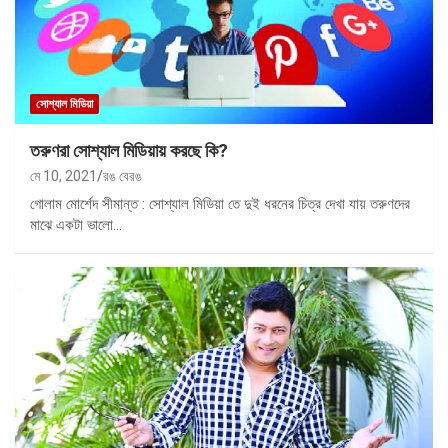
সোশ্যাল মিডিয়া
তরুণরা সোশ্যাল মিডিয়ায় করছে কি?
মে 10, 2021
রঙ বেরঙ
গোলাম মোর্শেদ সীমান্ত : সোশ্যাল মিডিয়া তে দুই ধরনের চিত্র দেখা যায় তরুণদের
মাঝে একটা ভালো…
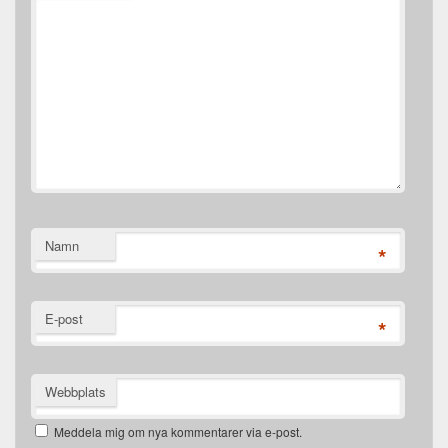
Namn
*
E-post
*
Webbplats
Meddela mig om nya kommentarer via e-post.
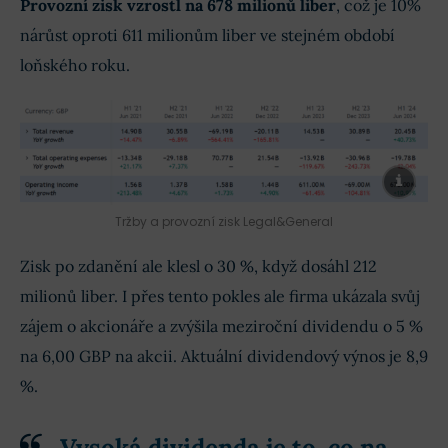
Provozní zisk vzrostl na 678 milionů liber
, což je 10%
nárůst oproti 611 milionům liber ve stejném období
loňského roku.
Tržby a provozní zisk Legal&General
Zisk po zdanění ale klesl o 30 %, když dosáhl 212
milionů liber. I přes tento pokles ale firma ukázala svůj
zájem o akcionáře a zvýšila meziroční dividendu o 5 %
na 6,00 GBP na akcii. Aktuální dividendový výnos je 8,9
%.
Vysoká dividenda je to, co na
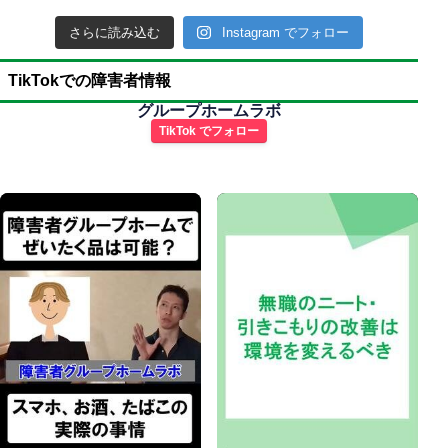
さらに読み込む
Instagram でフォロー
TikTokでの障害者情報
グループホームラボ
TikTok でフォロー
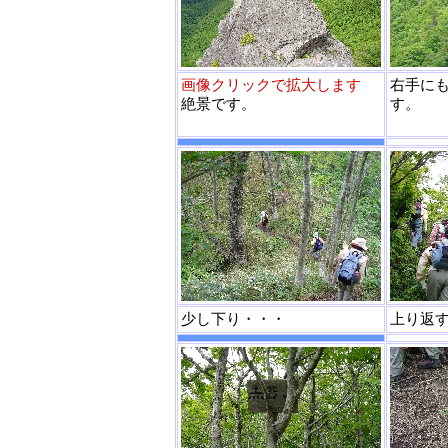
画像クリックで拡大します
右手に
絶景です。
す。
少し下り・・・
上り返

┄┄┄┄┄┄┄┄┄┄

● YOUR GOAL
Be exact. Write out all the entries and omit the pictures.

● TASK ANSWER
সোশ্যাল মিডিয়া
তরুণরা সোশ্যাল মিডিয়ায় করছে কি?
মে 10, 2021
রঙ বেরঙ
গোলাম মোর্শেদ সীমান্ত : সোশ্যাল মিডিয়া তে দুই ধরনের চিত্র দেখা যায় তরুণদের
মাঝে একটা ভালো…
Namn
*
E-post
*
Webbplats
Meddela mig om nya kommentarer via e-post.
Provozní zisk vzrostl na 678 milionů liber
, což je 10%
nárůst oproti 611 milionům liber ve stejném období
loňského roku.
Tržby a provozní zisk Legal&General
Zisk po zdanění ale klesl o 30 %, když dosáhl 212
milionů liber. I přes tento pokles ale firma ukázala svůj
zájem o akcionáře a zvýšila meziroční dividendu o 5 %
na 6,00 GBP na akcii. Aktuální dividendový výnos je 8,9
%.
Vysoká dividenda je to, co na
さらに読み込む
Instagram でフォロー
TikTokでの障害者情報
グループホームラボ
TikTok でフォロー
画像クリックで拡大します
右手に
絶景です。
す。
少し下り・・・
上り返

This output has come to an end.